6.3 Basics of ggplot | An Introduction to Data Analysis

6.3 Basics of `ggplot`

In this section, we will work towards a first plot with ggplot. It will be a scatter plot (more on different kinds of plots in Section 6.4) for the avocado price data. Check out the ggplot cheat sheet for a quick overview of the nuts and bolts of ggplot.

The following paragraphs introduce the key concepts of ggplot:

incremental composition: adding elements or changing attributes of a plot incrementally
convenience functions & defaults: a closer look at high-level convenience functions (like geom_point) and what they actually do
layers: seeing how layers are stacked when we call, e.g. different geom_ functions in sequence
grouping: what happens when we use grouping information (e.g., for color, shape or in facets)

The section finishes with a first full example of a plot that has different layers, uses grouping, and customizes a few other things.

To get started, let’s first load the (preprocessed) avocado data set used for plotting:

avocado_data <- aida::data_avocado

6.3.1 Incremental composition of a plot

The “gg” in the package name ggplot is short for “grammar of graphs”. It provides functions for describing scientific data plots in a compositional manner, i.e., for dealing with different recurrent elements in a plot in an additive way. As a result of this approach, we will use the symbol + to add more and more elements (or to override the implicit defaults in previously evoked elements) to build a plot. For example, we can obtain a scatter plot for the avocado price data simply by first calling the function ggplot, which just creates an empty plot:

incrementally_built_plot <- ggplot()

The plot stored in variable incrementally_built_plot is very boring. Take a look:

incrementally_built_plot

As you can see, you do not see anything except a (white) canvas. But we can add some stuff. Don’t get hung up on the details right now, just notice that we use + to add stuff to our plot:²⁹

incrementally_built_plot + 
  # add a geom of type `point` (=> scatter plot)
  geom_point(
    # what data to use
    data = avocado_data, 
    # supply a mapping (in the form of an 'aesthetic' (see below))
    mapping = aes(
      # which variable to map onto the x-axis
      x = total_volume_sold,
      # which variable to map onto the y-axis
      y = average_price
      )
  )

You see that the function geom_point is what makes the points appear. You tell it which data to use and which mapping of variables from the data set to elements in the plot you like. That’s it, at least to begin with.

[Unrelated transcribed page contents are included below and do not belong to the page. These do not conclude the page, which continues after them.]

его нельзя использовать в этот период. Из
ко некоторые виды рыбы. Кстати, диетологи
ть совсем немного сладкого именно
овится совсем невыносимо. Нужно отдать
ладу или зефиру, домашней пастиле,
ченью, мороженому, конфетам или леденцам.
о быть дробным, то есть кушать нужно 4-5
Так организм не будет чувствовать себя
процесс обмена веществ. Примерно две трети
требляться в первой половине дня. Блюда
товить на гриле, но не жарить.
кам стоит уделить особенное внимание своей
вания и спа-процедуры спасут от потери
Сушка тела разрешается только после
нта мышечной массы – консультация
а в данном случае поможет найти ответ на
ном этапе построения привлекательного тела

We can also supply the information about the data to use and the aesthetic mapping in the ggplot function call. Doing so will make this information the default for any subsequently added layer. Notice also that the data argument in function ggplot is the first argument, so we will frequently make use of piping, like in the following code which is equivalent to the previous in terms of output:

avocado_data %>% 
  ggplot(aes(x = total_volume_sold, y = average_price)) +
  geom_point()

6.3.2 Elements in the layered grammar of graphs

Let’s take a step back. Actually, the function geom_point is a convenience function that does a lot of things automatically for us. It helps to understand subsequent code if we peek under the hood at least for a brief moment initially, if only to just realize where some of the terminology in and around the “grammar of graphs” comes from.

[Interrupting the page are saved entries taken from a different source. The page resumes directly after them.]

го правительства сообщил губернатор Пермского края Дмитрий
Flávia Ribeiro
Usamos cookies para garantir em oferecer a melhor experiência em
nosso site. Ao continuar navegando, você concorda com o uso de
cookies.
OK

The ggplot package defines a layered grammar of graphs (Wickham 2010). This is a structured description language for plots (relevant for data science). It uses a smart system of defaults so that it suffices to often just call a convenience wrapper like geom_point. But underneath, there is the possibility of tinkering with (almost?) all of the (layered) elements and changing the defaults if need be.

The process of mapping data onto a visualization essentially follows this route:

data -> statistical transformation -> geom. object -> aesthetics

You supply (tidy) data. The data is then transformed (e.g., by computing a summary statistic) in some way or another. This could just be an “identity map” in which case you will visualize the data exactly as it is. The resulting data representation is mapped onto some spatial (geometric) appearance, like a line, a dot, or a geometric shape. Finally, there is room to alter the specific aesthetics of this mapping from data to visual object, like adjusting the size or the color of a geometric object, possibly depending on some other properties it has (e.g., whether it is an observation for a conventional or an organically grown avocado).

To make explicit the steps which are implicitly carried out by geom_point in the example above, here is a fully verbose but output-equivalent sequence of commands that builds the same plot by defining all the basic components manually:

avocado_data %>% 
ggplot() +
  # plot consists of layers (more on this soon)
  layer(
    # how to map columns onto ingredients in the plot
    mapping = aes(x = total_volume_sold, y = average_price),
    # what statistical transformation should be used? - here: none
    stat = "identity",
    # how should the transformed data be visually represented? - here: as points
    geom = "point",
    # should we tinker in any other way with the positioning of each element?
    # - here: no, thank you!
    position = "identity"
  ) +
  # x and y axes are non-transformed continuous
  scale_x_continuous() +
  scale_y_continuous() +
  # we use a cartesian coordinate system (not a polar or a geographical map)
  coord_cartesian()

In this explicit call, we still need to specify the data and the mapping (which variable to map onto which axis). But we need to specify much more. We tell ggplot that we want standard (e.g., not log-transformed) axes. We also tell it that our axes are continuous, that the data should not be transformed and that the visual shape (= geom) to which the data is to be mapped is a point (hence the name geom_point).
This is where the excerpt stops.